Sampling for allocation recording reduces the high overhead of allocation recording considerably. By default, every 10th allocation is recorded which roughly reduces the overhead to 1/10th compared to recording all allocations.

For live sessions, the sampling rate can be adjusted on the fly without losing any data.

Session settings have been improved. The previously separate "Profiling settings" dialog has been integrated into the new session settings dialog.

You can now easily copy selected parts of other sessions into the current session configuration.

There is now a default session that you can configure from the general settings dialog. All new sessions start out with these defaults.

In the default session, you can now disable the initial question for new sessions whether sampling or instrumentation should be used.

If you connect to a JVM is already profiled with different session settings, JProfiler will give you the option to keep the previous session settings. These previous settings can be inspected in the session settings dialog after the profiling session has been started. This mechanism eliminates time-consuming class retransformations.

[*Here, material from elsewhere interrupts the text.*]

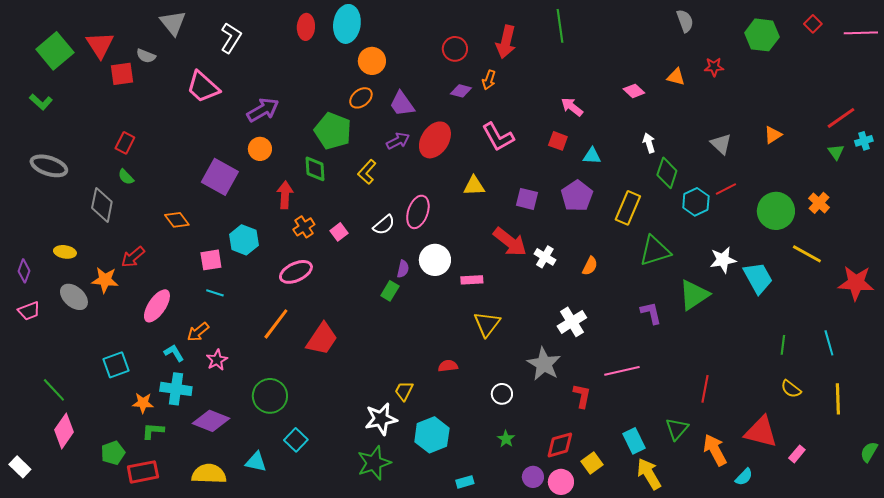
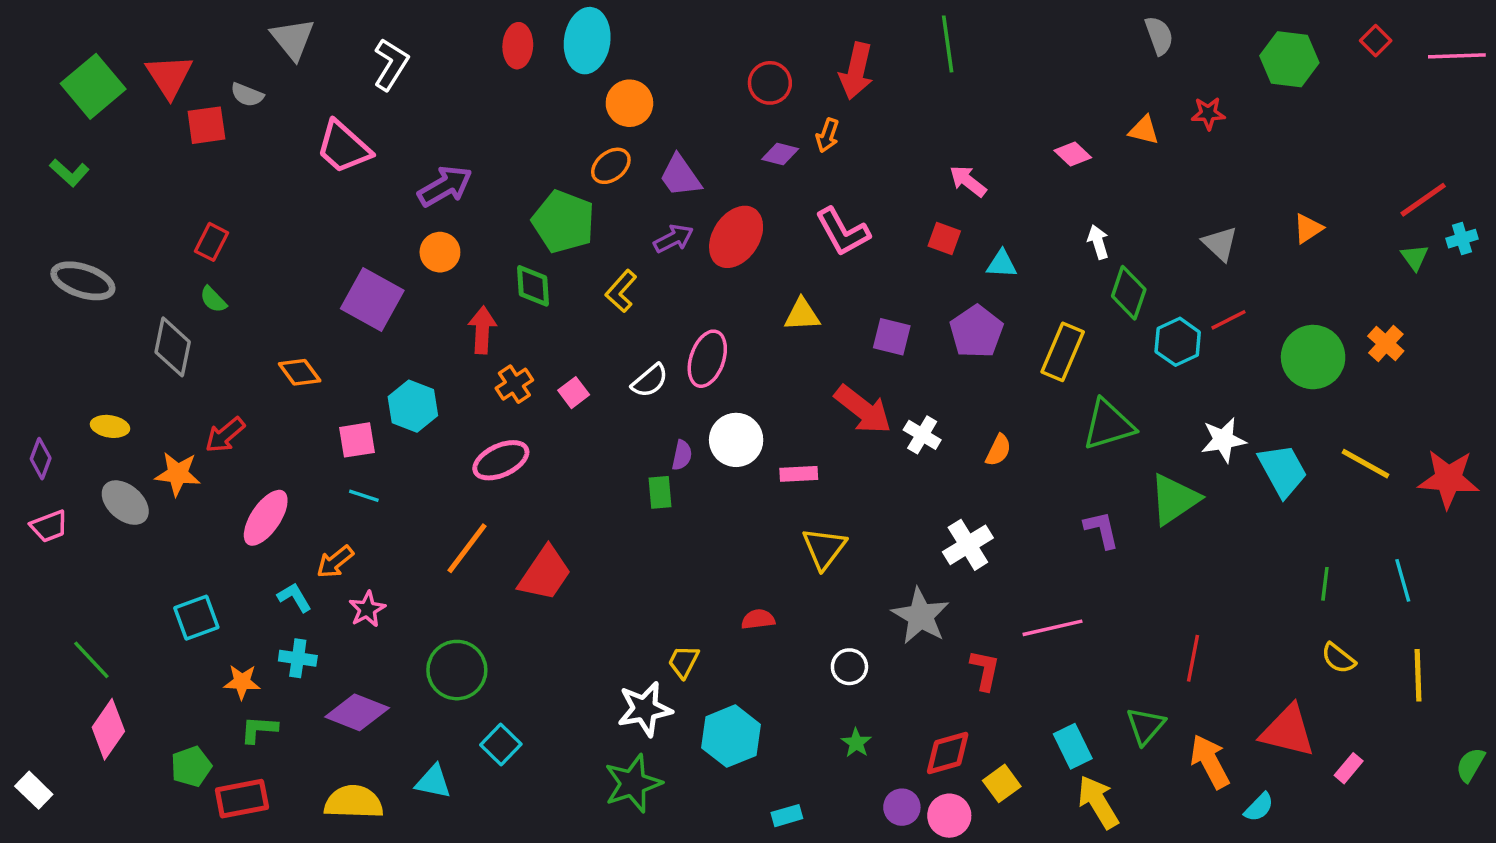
yellow line: (807, 254) -> (1366, 464), moved
green rectangle: (390, 291) -> (660, 492), turned -36
cyan cross: (176, 389) -> (298, 658), size x0.7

Applying profiling settings at startup without using the JProfiler UI has been made more convenient. When using the "id" or "config" options in the -agentpath VM parameter, you no longer have to specify the "nowait" option which is now implied. The "id" option is no longer necessary if the config file only contains a single session. A typical VM parameter for profiling will now look like this:


The ~ character is now replaced with the home directory on all platforms and the default name of the JProfiler config file has been changed to jprofiler_config.xml in order to make it less generic.

When configuring profiling sessions on remote machines or offline profiling sessions without the JProfiler UI, it is sometimes necessary to inspect the config file and make manual changes. In this release, the config file format has been improved making it less verbose by omitting default settings and making all aspects of the configuration easily understandable.

Floating licenses now work over SSH. Customers with floating licenses can now configure an SSH connection to the floating license server using the same configuration as for SSH connections to profiled JVMs.

A tabular display of char and byte arrays has been added in the outgoing reference view of the heap walker. Larger amounts of data can now be interpreted much more easily.

In addition, char arrays now show their string value right next to the instance.

Shortened package names in call trees have been implemented. This optional setting is configurable in the view settings dialog.

For code bases with deep package structures, the shortened package names reduce the amount of displayed text and make it easier to focus on class and method names.

Improved support for IBM and OpenJ9 JVMs. This release brings feature parity with HotSpot JVMs in a number of areas:

  • Support for primitive data in the heap walker
  • All inspections in the heap walker are now supported
  • File and process probes are supported for IBM 8+ JVMs
  • The "Save HPROF snapshot" UI action and "Create an HPROF heap dump" trigger action now generate PHD dumps

Support for profiling Java 12+. Also, all OpenJDK variants are now supported when starting sessions from the JProfiler UI.